● **The problem**: Each entry below needs to be retyped exactly as given.

━━━ Dataset entries ━━━

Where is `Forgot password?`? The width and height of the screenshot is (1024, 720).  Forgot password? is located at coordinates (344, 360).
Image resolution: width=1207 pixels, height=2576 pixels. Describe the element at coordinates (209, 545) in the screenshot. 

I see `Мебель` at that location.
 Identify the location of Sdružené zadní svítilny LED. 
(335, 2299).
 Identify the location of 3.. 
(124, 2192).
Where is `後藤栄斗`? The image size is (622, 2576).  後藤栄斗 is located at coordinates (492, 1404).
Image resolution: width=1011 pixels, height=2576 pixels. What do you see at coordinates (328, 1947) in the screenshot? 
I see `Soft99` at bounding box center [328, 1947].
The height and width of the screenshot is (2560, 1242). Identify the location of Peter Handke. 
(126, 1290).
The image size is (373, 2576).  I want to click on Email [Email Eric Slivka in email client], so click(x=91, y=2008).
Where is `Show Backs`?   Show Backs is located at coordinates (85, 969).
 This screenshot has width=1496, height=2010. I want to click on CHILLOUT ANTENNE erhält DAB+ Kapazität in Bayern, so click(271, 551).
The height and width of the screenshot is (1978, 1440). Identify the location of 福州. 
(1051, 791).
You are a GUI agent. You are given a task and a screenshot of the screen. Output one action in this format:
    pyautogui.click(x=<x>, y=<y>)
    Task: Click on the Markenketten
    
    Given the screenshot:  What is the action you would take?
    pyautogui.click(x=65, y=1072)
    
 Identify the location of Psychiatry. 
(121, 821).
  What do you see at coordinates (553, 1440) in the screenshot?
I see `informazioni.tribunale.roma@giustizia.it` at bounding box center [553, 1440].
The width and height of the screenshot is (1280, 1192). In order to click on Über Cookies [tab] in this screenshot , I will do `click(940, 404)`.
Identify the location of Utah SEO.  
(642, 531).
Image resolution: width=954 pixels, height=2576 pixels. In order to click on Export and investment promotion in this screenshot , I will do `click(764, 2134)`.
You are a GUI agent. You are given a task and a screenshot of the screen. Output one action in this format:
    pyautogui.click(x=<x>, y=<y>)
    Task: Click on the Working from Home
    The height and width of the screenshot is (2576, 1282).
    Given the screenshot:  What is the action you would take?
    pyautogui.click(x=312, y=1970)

━━━

● **Answer to this exercise**:
Where is `Forgot password?`? The width and height of the screenshot is (1024, 720).  Forgot password? is located at coordinates (344, 360).
Image resolution: width=1207 pixels, height=2576 pixels. Describe the element at coordinates (209, 545) in the screenshot. 

I see `Мебель` at that location.
 Identify the location of Sdružené zadní svítilny LED. 
(335, 2299).
 Identify the location of 3.. 
(124, 2192).
Where is `後藤栄斗`? The image size is (622, 2576).  後藤栄斗 is located at coordinates (492, 1404).
Image resolution: width=1011 pixels, height=2576 pixels. What do you see at coordinates (328, 1947) in the screenshot? 
I see `Soft99` at bounding box center [328, 1947].
The height and width of the screenshot is (2560, 1242). Identify the location of Peter Handke. 
(126, 1290).
The image size is (373, 2576).  I want to click on Email [Email Eric Slivka in email client], so click(x=91, y=2008).
Where is `Show Backs`?   Show Backs is located at coordinates (85, 969).
 This screenshot has width=1496, height=2010. I want to click on CHILLOUT ANTENNE erhält DAB+ Kapazität in Bayern, so click(271, 551).
The height and width of the screenshot is (1978, 1440). Identify the location of 福州. 
(1051, 791).
You are a GUI agent. You are given a task and a screenshot of the screen. Output one action in this format:
    pyautogui.click(x=<x>, y=<y>)
    Task: Click on the Markenketten
    
    Given the screenshot:  What is the action you would take?
    pyautogui.click(x=65, y=1072)
    
 Identify the location of Psychiatry. 
(121, 821).
  What do you see at coordinates (553, 1440) in the screenshot?
I see `informazioni.tribunale.roma@giustizia.it` at bounding box center [553, 1440].
The width and height of the screenshot is (1280, 1192). In order to click on Über Cookies [tab] in this screenshot , I will do `click(940, 404)`.
Identify the location of Utah SEO.  
(642, 531).
Image resolution: width=954 pixels, height=2576 pixels. In order to click on Export and investment promotion in this screenshot , I will do `click(764, 2134)`.
You are a GUI agent. You are given a task and a screenshot of the screen. Output one action in this format:
    pyautogui.click(x=<x>, y=<y>)
    Task: Click on the Working from Home
    The height and width of the screenshot is (2576, 1282).
    Given the screenshot:  What is the action you would take?
    pyautogui.click(x=312, y=1970)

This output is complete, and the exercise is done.